Coyote’s spirit entered the boy one day as he gathered red bud with the old women. Soon he was stealing jerked meat from their huts. Other boys shaped arrows; unruly Tempeche was sent to the Mission near spring Delores. There he learned the hymns and stole food, candles, and knives from the Franciscans. The missionaries renamed him “Pomponio.”

At fourteen, he ran away to live like Coyote in a cave. Opportunist. Trickster.

To the local natives, he said: “Friends, give me food and weapons to fight the black-robed disease-bringers.”

To runaways, he said: “Stick together. They’re too weak to catch us. We’ll get rich in peace.”

They raided outposts. They killed the cattle of immigrants homesteading the north.

They were heroes to the native people.

Tempeche grew sassy. He took a wife near Olompali, until she became pregnant. He left her at San Rafael. He took another near Bodega. He rode away from her one day. He took any woman he wanted. Coyote chuckled. Tempeche’s name began to mean selfish and slippery. The dogs that ran with him thinned to two or three. The army searched for him. There was a bounty. He had narrow escapes.

The bishop’s chest of coins became Tempeche’s obsession. Slipping past the sleeping cleric in the dark, he reached the closet. An inadvertent noise, the guard too close, he was caught and shackled, awaiting a prison term.

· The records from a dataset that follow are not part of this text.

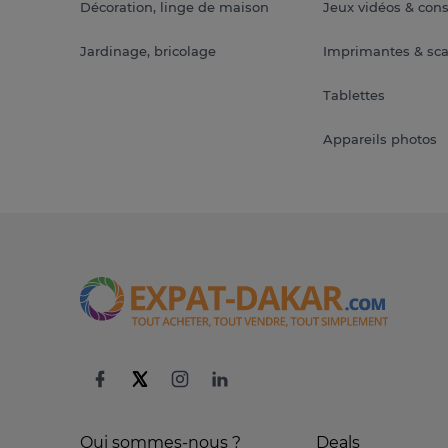
Décoration, linge de maison
Jeux vidéos & con
Jardinage, bricolage
Imprimantes & sc
Tablettes
Appareils photos
Qui sommes-nous ?
Deals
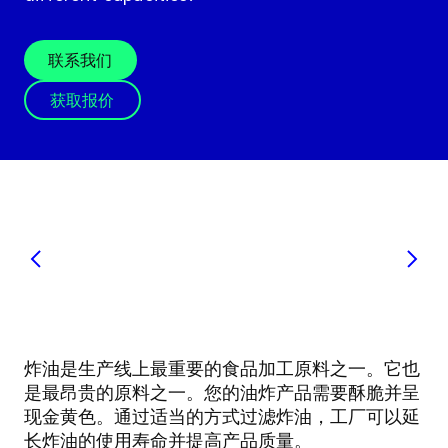
联系我们
获取报价
炸油是生产线上最重要的食品加工原料之一。它也
是最昂贵的原料之一。您的油炸产品需要酥脆并呈
现金黄色。通过适当的方式过滤炸油，工厂可以延
长炸油的使用寿命并提高产品质量。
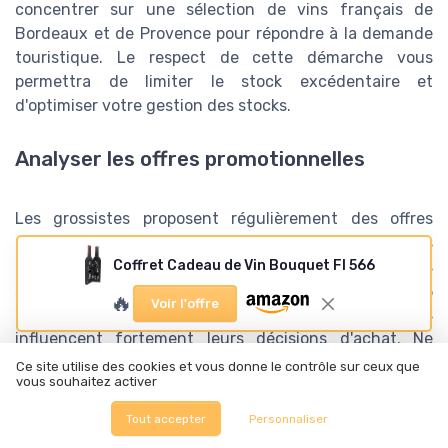
concentrer sur une sélection de vins français de
Bordeaux et de Provence pour répondre à la demande
touristique. Le respect de cette démarche vous
permettra de limiter le stock excédentaire et
d'optimiser votre gestion des stocks.
Analyser les offres promotionnelles
Les grossistes proposent régulièrement des offres
promotionnelles attractives. En surveillant de près ces
Coffret Cadeau de Vin Bouquet FI 566
promotions, vous pouvez réaliser des économies
significatives. Selon une étude de Kantar, près de 40 %
🔥
Voir l'offre
des acheteurs en gros déclarent que les promotions
influencent fortement leurs décisions d'achat. Ne
soyez pas hésitant à négocier les prix, surtout si vous
Ce site utilise des cookies et vous donne le contrôle sur ceux que
vous souhaitez activer
prévoyez des commandes importantes.
Tout accepter
Personnaliser
Exploiter les avantages fiscaux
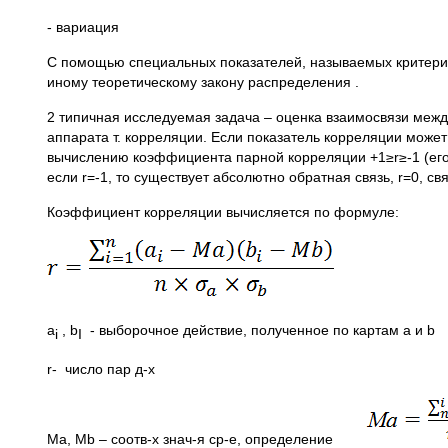
- вариация
С помощью специальных показателей, называемых критерия
иному теоретическому закону распределения .
2 типичная исследуемая задача – оценка взаимосвязи меж
аппарата т. корреляции. Если показатель корреляции может
вычислению коэффициента парной корреляции +1≥r≥-1 (его
если r=-1, то существует абсолютно обратная связь, r=0, 
Коэффициент корреляции вычисляется по формуле:
a
, b
- выборочное действие, полученное по картам a и b
i
I
r- число пар д-х
Ma, Mb – соотв-х знач-я ср-е, определение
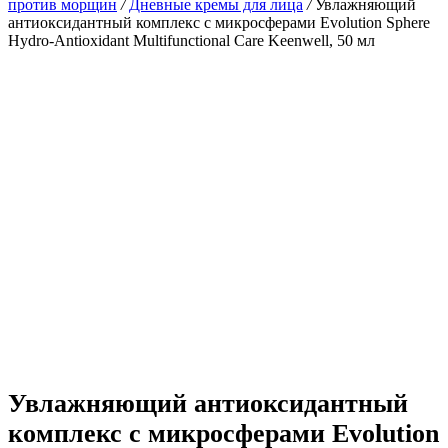
против морщин
/
Дневные кремы для лица
/
Увлажняющий
антиоксидантный комплекс с микросферами Evolution Sphere
Hydro-Antioxidant Multifunctional Care Keenwell, 50 мл
Увлажняющий антиоксидантный
комплекс с микросферами Evolution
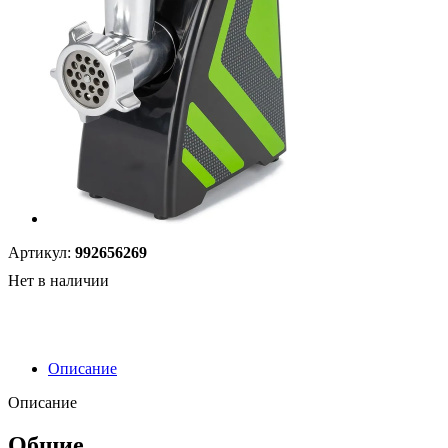
Артикул:
992656269
Нет в наличии
Описание
Описание
Общие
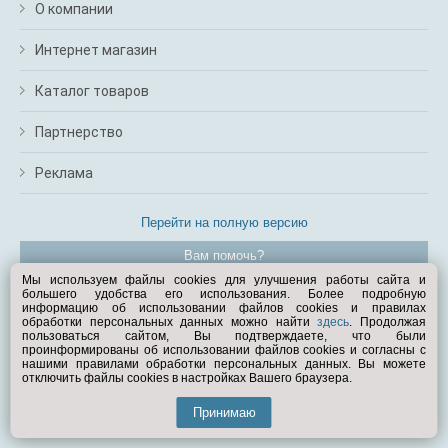
О компании
Интернет магазин
Каталог товаров
Партнерство
Реклама
Перейти на полную версию
Вам помочь?
Мы используем файлы cookies для улучшения работы сайта и
большего удобства его использования. Более подробную
© Exist.ru 1998—2026
информацию об использовании файлов cookies и правилах
обработки персональных данных можно найти
здесь
. Продолжая
пользоваться сайтом, Вы подтверждаете, что были
проинформированы об использовании файлов cookies и согласны с
нашими правилами обработки персональных данных. Вы можете
отключить файлы cookies в настройках Вашего браузера.
Принимаю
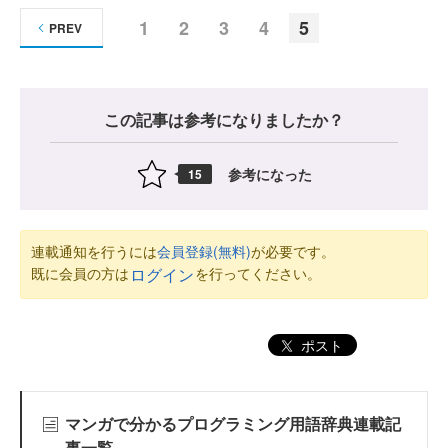
1
2
3
4
5
PREV
この記事は参考になりましたか？
参考になった
15
連載通知を行うには
会員登録(無料)
が必要です。
既に会員の方は
を行ってください。
ログイン
ポスト
マンガで分かるプログラミング用語辞典連載記
事一覧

Coyote paced. When the presidio was quiet, Tempeche unrolled a knife from his waistband. The big blade burned into his skin above his heel and sawed through the mass of flesh behind his ankle, down to the floor. The shackle scraped across the wound and passed his toes. The Coyote trembled in pain. He dragged himself to the window, streaming blood, and tripped the shutter latch. His group, expecting gold, waited beyond torchlight.

While Tempeche’s woman battled his fever, Coyote gloated that the Spanish embarrassment could never be undone. Against ingenuity of spirit, their authority was a torn net. Tempeche’s time was up, but his legend was made.

He was cornered weeks later in a poor cave. Stumbled on by accident. No battle. No ruse.

As Tempeche’s body hung from the courtyard post, his woman wondered who would want to know what she had seen. This serene prisoner was not Coyote.

Coyote was elsewhere, on to other things.